Motivation, Part 2

Issue 16: 20/1/2023

Last week I was looking at the main messages in a book by Daniel Pink called Drive. Initially, I looked at two key factors, extrinsic and intrinsic motivation and engagement with a set task. The third consideration is the nature of set tasks. He favours Goldilocks tasks. These are tasks that are not too difficult and not too easy, in other words, just right! If a task is too easy, learners or workers get bored. If it’s too hard they will get anxious or frustrated. However challenging tasks are ones that engage us and push us to a slightly higher level.

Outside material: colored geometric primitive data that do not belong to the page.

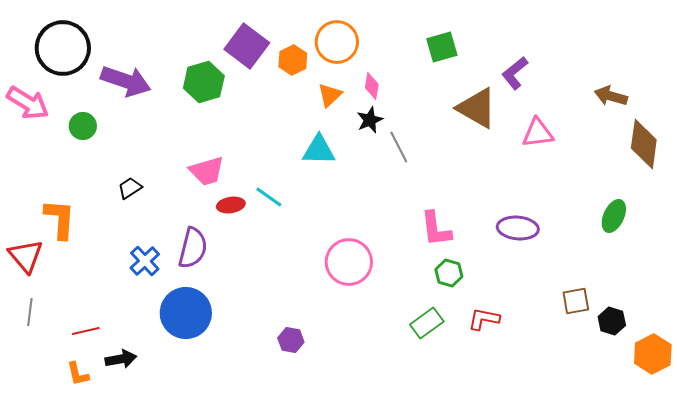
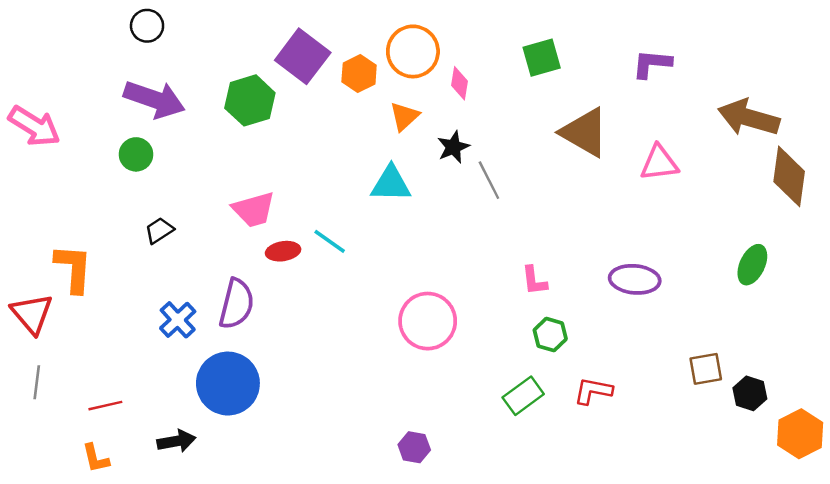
black circle: (63, 48) -> (147, 26), moved, size x0.5
purple L-shape: (515, 73) -> (652, 64), moved, turned 44
pink diamond: (372, 86) -> (459, 83), moved
brown arrow: (611, 96) -> (749, 118), size x1.5
green circle: (83, 126) -> (136, 154), moved
pink L-shape: (436, 229) -> (534, 281), size x0.7
purple hexagon: (291, 340) -> (414, 447), moved
black arrow: (121, 359) -> (176, 441), moved

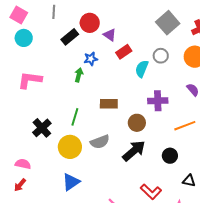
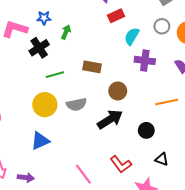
gray circle: (161, 56) -> (162, 26), moved
blue star: (91, 59) -> (44, 18), moved
purple cross: (158, 101) -> (145, 60), moved
green line: (75, 117) -> (55, 75), turned 48
black cross: (42, 128) -> (39, 48), moved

Those moments are the optimal experiences in human existence-what Mihaly Csikszentmihalyi calls ‘flow.’ In flow moments, we lose a sense of ourselves we are in the moment, deeply engaged. Can you think of times when an hour seemed like 5 minutes? If you play sport or a musical instrument, can you remember times when you played or performed intuitively without thinking? You are in the flow! The way that schools are organized by interrupting the flow every 45-60 minutes makes flow or in the zone difficult to achieve.

The fourth thing he talks about is fun and play. The problem is of course that many of us equate these words with a lack of rigour. But they can equate. No one would think that a football team practising with fun to improve, or an orchestra that’s playing music isn’t doing something rigourous. Humans learn by playing as children and as we get older by playing with ideas. This concept speaks to what I wrote about creativity too. The creative process is very rigourous and some of the greatest artists work with rigour, limits and strict guidelines. 

The final aspect to motivation is people knowing why they are doing any task. Research has shown that people do better at a task if they know why they are doing it in the first place. School is often about how -here’s how you solve a quadratic equation, here’s how you write an essay, here’s how you do a chemistry experiment. We often give short shrift to why. Why does it matter to solve quadratic equations? Why do we need to know how to write essays or why do we need to know how to do a chemistry experiment? It is never ever enough to say ‘because it’s on the test.’ There has to be meaning, in other words relevance. When students can see clear and direct relevance then motivation levels soar.

Clearly putting all these things together is not an easy job. Pink however,  shows us that even just tweaking some of these elements works wonders for our motivation.

Finally, I want to wish everyone a great year of the rabbit! Let’s hope for better things in this auspicious year.